------ INFORMATION

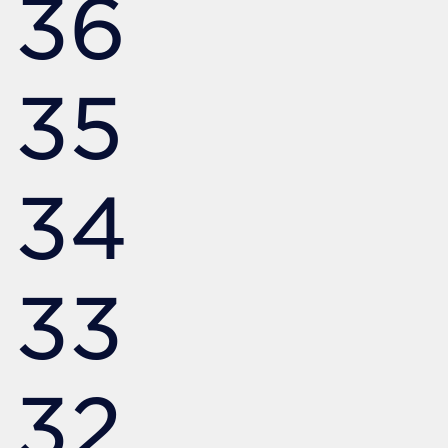
36
35
34
33
32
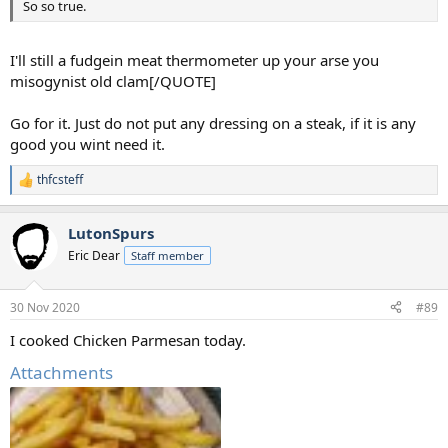
So so true.
I'll still a fudgein meat thermometer up your arse you
misogynist old clam[/QUOTE]
Go for it. Just do not put any dressing on a steak, if it is any
good you wint need it.
thfcsteff
R
e
a
LutonSpurs
c
t
Eric Dear
Staff member
i
o
n
30 Nov 2020
#89
s
:
I cooked Chicken Parmesan today.
Attachments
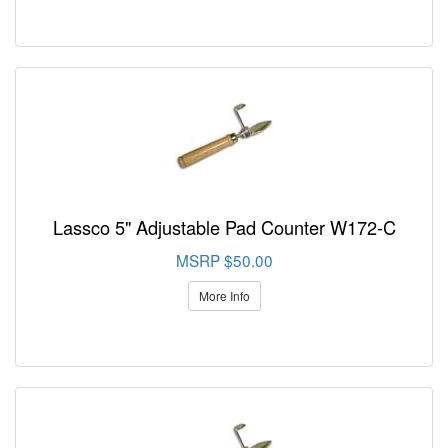
Lassco 5" Adjustable Pad Counter W172-C
MSRP $50.00
More Info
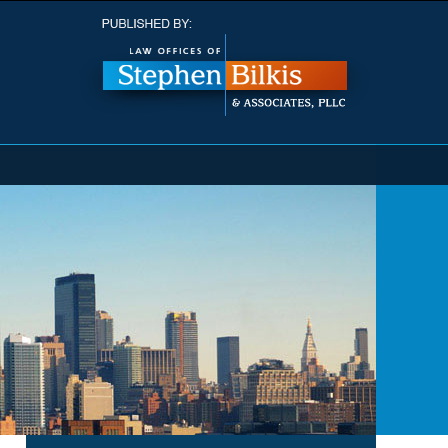
Navigatio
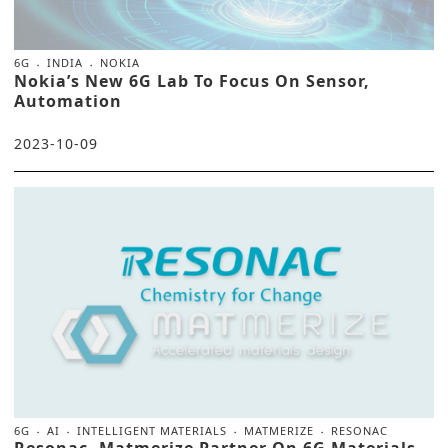
6G
INDIA
NOKIA
Nokia’s New 6G Lab To Focus On Sensor,
Automation
2023-10-09
6G
AI
INTELLIGENT MATERIALS
MATMERIZE
RESONAC
Resonac, Matmerize Partner On 6G Materials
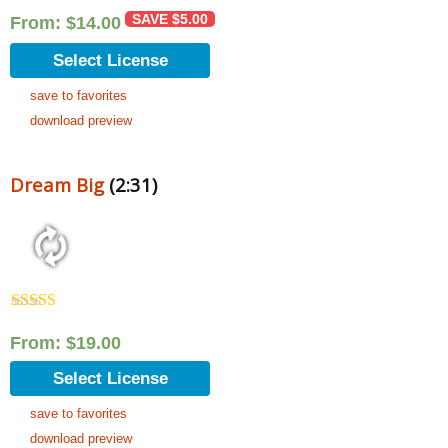
SAVE
$
5.00
From:
$
14.00
Select License
save to favorites
download preview
Dream Big
(2:31)
Rated
5.00
out of 5
From:
$
19.00
Select License
save to favorites
download preview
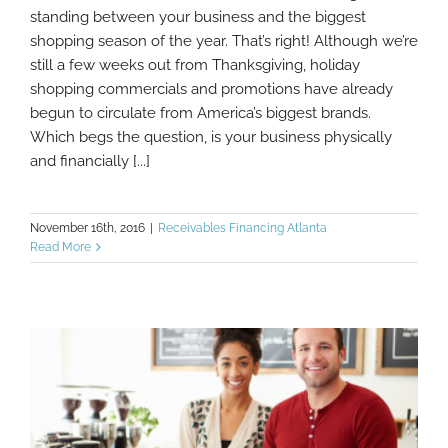
Is Your Business Ready For The Holiday
standing between your business and the biggest
Rush?
shopping season of the year. That’s right! Although we’re
still a few weeks out from Thanksgiving, holiday
shopping commercials and promotions have already
begun to circulate from America’s biggest brands.
Which begs the question, is your business physically
and financially [...]
November 16th, 2016
|
Receivables Financing Atlanta
Read More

------------

• **REQUIRED WORK**: Search the entries for the word "shopping" and show every line that has it.

• **ANSWER BOX**:
shopping season of the year. That’s right! Although we’re
shopping commercials and promotions have already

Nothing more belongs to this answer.